Artificial intelligence is getting some better perspective. Like a person who can read someone else’s penmanship without studying lots of handwriting samples, next-gen image recognition AI can more easily identify familiar sights in new situations.
Made from a new type of virtual building block called capsules, these programs may cut down the enormous amount of data needed to train current image-identifying AI. And that could boost such technology as machine-made medical diagnoses, where example images may be scarce, or the responsiveness of self-driving cars, where the view is constantly shifting. Researchers with Google will present this new version of an artificial neural network at the Neural Information Processing Systems conference in Long Beach, Calif., on December 5.
Neural networks are webs of individual virtual nerve cells, or neurons, that learn to pick out objects in pictures by studying labeled example images. These networks largely classify pictures based on whether they contain certain features. For instance, a program trained on a series of head shots might conclude that a face has two eyes, a nose and a mouth. Show that program a face in profile with only one eye visible, though, and it may not recognize the photo as a face, explains Roland Memisevic, a computer scientist at the University of Montreal who was not involved in the work.
To overcome that limitation, researchers can train a neural network on millions of photos from myriad angles, and the program memorizes all the different ways a face might look. Compared with the human brain, which doesn’t need anywhere near a million examples to know what a face looks like, this system is wildly inefficient. “It’s a disaster,” Memisevic says. “Capsules try to fix that.”

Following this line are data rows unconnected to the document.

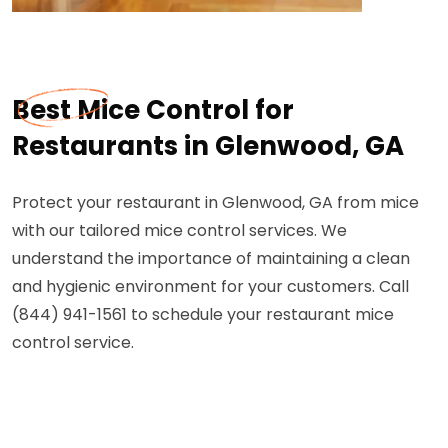
Best Mice Control for
Restaurants in Glenwood, GA
Protect your restaurant in Glenwood, GA from mice
with our tailored mice control services. We
understand the importance of maintaining a clean
and hygienic environment for your customers. Call
(844) 941-1561 to schedule your restaurant mice
control service.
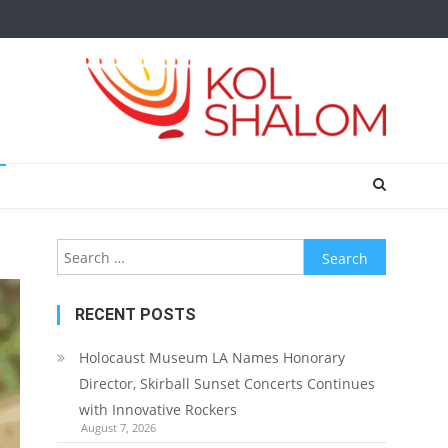
Search
for:
RECENT POSTS
Holocaust Museum LA Names Honorary
Director, Skirball Sunset Concerts Continues
with Innovative Rockers
August 7, 2026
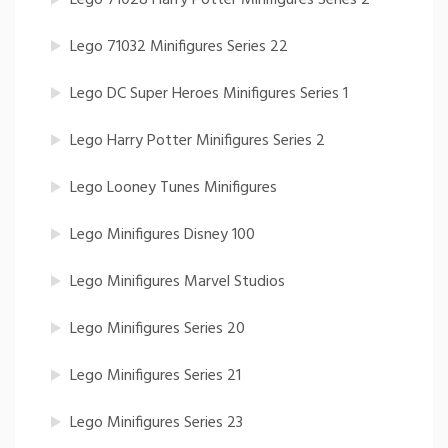
Lego 71032 Minifigures Series 22
Lego DC Super Heroes Minifigures Series 1
Lego Harry Potter Minifigures Series 2
Lego Looney Tunes Minifigures
Lego Minifigures Disney 100
Lego Minifigures Marvel Studios
Lego Minifigures Series 20
Lego Minifigures Series 21
Lego Minifigures Series 23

Instead of webs of individual artificial neurons, these new programs have webs of clusters of neurons, called capsules. These teams of neurons can provide more information than one neuron by itself. Each capsule is designed to track not only whether a certain feature is in an image, but also properties of that feature — say, a nose’s size, orientation and position. This spatial awareness helps the program better recognize objects in previously unseen scenarios.
A capsule-containing network trained on head shots could see a face in profile and deduce — based on the appearance of the visible eye, nose and mouth — that the other eye is simply obscured, and the picture depicts a face. Since capsule networks are better at applying what they know to new situations, these neural networks need less training data to achieve the same performance as their predecessors, says Sara Sabour, a computer scientist with Google Brain in Toronto.
Sabour and her colleagues trained one capsule network on images of handwritten numbers and tested it on pictures where each number was slightly distorted. The capsule network recognized the warped images with 79 percent accuracy; a typical neural network trained on the same amount of data only got 66 percent right.
In another experiment, Sabour and colleagues trained a similar capsule network on tens of thousands of photos of toys, and then asked it to recognize the toys from new viewpoints. In this challenge, reported in a paper submitted to the 2018 International Conference on Learning Representations in Vancouver, the capsule network was wrong only about 1.4 percent of the time. A conventional neural network made almost twice as many errors.